For FIRE to be a reality, it’s best to start before you make huge financial commitments. Instead of buying a big house far from where you work, you choose to rent or buy a modest place close to work. The savings can be huge. Reducing your commute by 25 km each way saves about $5000 per year. Renting or owning a smaller place can save much more. By avoiding building an expensive life, it’s possible to save much more of your income and build toward early financial independence.

If you’ve already built an expensive life, changing to the FIRE path requires big changes. It likely means selling your home, selling expensive cars, and moving to a modest place closer to work. Few people are willing to make these changes.

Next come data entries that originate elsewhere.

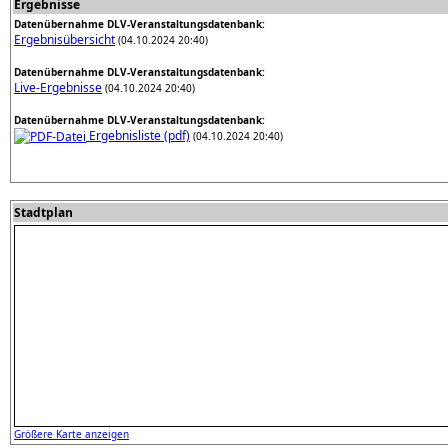
Ergebnisse
Datenübernahme DLV-Veranstaltungsdatenbank:
Ergebnisübersicht
(04.10.2024 20:40)
Datenübernahme DLV-Veranstaltungsdatenbank:
Live-Ergebnisse
(04.10.2024 20:40)
Datenübernahme DLV-Veranstaltungsdatenbank:
Ergebnisliste (pdf)
(04.10.2024 20:40)
Stadtplan
Größere Karte anzeigen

None of this means it’s wrong to buy a big house for your family in the suburbs and commute a long way to work. It’s just that this choice precludes early retirement. Life is about choices. FIRE is not impossible; it just requires the right set of choices on the most expensive things in life. However, most people tend to push big choices like houses and cars right up to the limit their income supports.

Some critics say FIRE is impossible unless you have an enormous income. This isn’t true. FIRE is certainly easier with a big income, but it’s still possible to avoid making lifestyle choices that consume most of your future income. Some incomes really are too low for FIRE, but the lower limit is well below $100k/year.

Other critics say FIRE isn’t possible in certain expensive cities. Staying in an expensive city is a choice. You’re free to do as you please. But if your income is too low for FIRE in downtown Toronto, then FIRE may be possible somewhere else. You may not want to find a new job and a new home, and that’s your business. But you’re then choosing the status quo over FIRE.

The truth is that most people like the idea of being financially independent and retiring early, but they’re not willing to do what it takes to get there. Instead of admitting that this is a choice they’re making, they want to deride those who seek FIRE, and declare it impossible for reasonable people. But this just isn’t true. My own path is only mildly FIRE-like. I could have retired much earlier by spending less, but didn’t. That was my choice.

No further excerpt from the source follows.